There are many tools in the Agile / Kanban toolbox that can help us to reduce variation (you can’t eliminate variation). If you can reduce variation you become more predictable. If you become more predictable it makes planning easier. If you make planning easier you can manage expectations more effectively.

What are the sources of variation affecting your team?

#### 5 Commentson "No correlation between estimated size and actual time taken"

1. Perfect timing Ian. I literally needed this list tomorrow. I keep a similar list but yours has better coverage I think. I wonder if these points could be measured and scored across teams as an indicator of health.

• Team health or systemic health?

2. Interesting read. Looking at your stats it supports that there is a correlation between story size estimate and uncertainty. The bigger the story size estimate, the greater the uncertainty. This all comes back to small batches are more predictable. BTW I would generally consider anything with a cycle time from ready to dev to ready to live of more than 14 days as “Too big” to be a single story.
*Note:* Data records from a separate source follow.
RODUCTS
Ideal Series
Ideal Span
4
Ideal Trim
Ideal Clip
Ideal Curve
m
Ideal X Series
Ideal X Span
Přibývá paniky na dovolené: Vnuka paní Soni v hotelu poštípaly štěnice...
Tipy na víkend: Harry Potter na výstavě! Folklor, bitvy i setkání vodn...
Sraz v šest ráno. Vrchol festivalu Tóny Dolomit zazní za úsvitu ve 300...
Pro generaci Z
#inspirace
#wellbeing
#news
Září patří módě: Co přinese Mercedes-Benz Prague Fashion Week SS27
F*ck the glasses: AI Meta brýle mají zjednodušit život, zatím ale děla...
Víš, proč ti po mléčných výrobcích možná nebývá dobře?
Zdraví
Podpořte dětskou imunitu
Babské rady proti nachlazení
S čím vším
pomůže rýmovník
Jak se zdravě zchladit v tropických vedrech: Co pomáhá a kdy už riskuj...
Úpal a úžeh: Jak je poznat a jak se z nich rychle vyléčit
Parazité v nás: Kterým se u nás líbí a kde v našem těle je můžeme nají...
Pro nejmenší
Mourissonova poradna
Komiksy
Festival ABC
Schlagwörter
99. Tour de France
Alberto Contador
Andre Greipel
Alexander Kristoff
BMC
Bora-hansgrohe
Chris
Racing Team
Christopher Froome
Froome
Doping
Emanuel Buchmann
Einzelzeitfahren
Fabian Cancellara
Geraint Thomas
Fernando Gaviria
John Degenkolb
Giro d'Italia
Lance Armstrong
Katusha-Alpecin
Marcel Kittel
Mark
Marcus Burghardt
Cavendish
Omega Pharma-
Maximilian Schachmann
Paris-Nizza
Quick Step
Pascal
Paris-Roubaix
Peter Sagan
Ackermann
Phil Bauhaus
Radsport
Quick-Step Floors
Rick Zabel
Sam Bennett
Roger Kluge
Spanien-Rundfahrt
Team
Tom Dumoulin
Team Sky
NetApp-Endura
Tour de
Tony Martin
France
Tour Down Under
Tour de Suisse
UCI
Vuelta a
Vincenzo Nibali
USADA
3. This is great!! I wonder what the correlation (or lack thereof) would look like if you limited it to teams that frequently hit their deadlines (i.e. that were very predictable).

4. That’s interesting – is the dataset public? I’m learning a bit of R at the moment and I’d love to have an explore of the data.

What weirds me out most is the very long dev times on stories estimated as 1- and 2-point stories. What is going on in a team when a one-pointer isn’t the sort of thing you agree to work on after a morning standup and have finished by mid-afternoon? If a team had agreed that a story was a one-pointer and the dev doing it took five days, I’d be really unimpressed, but that seems usual in the dataset. It possibly suggests a culture of chronic under-estimation.

Similarly, the lack of larger stories. Almost everything seems like a 1 or 2. Where are the stories for producing, say, three pages on a website to administer a few entities? The sort of thing you’ve give to a competent developer and expect done comfortably in a 2-week sprint? Shouldn’t these be 8- and 16-pointers that mid- and senior developers are taking these on regularly?

One reason for the lack of correlation, then, might be in the lack of variety of the predictor variable here. And that might point to something cultural.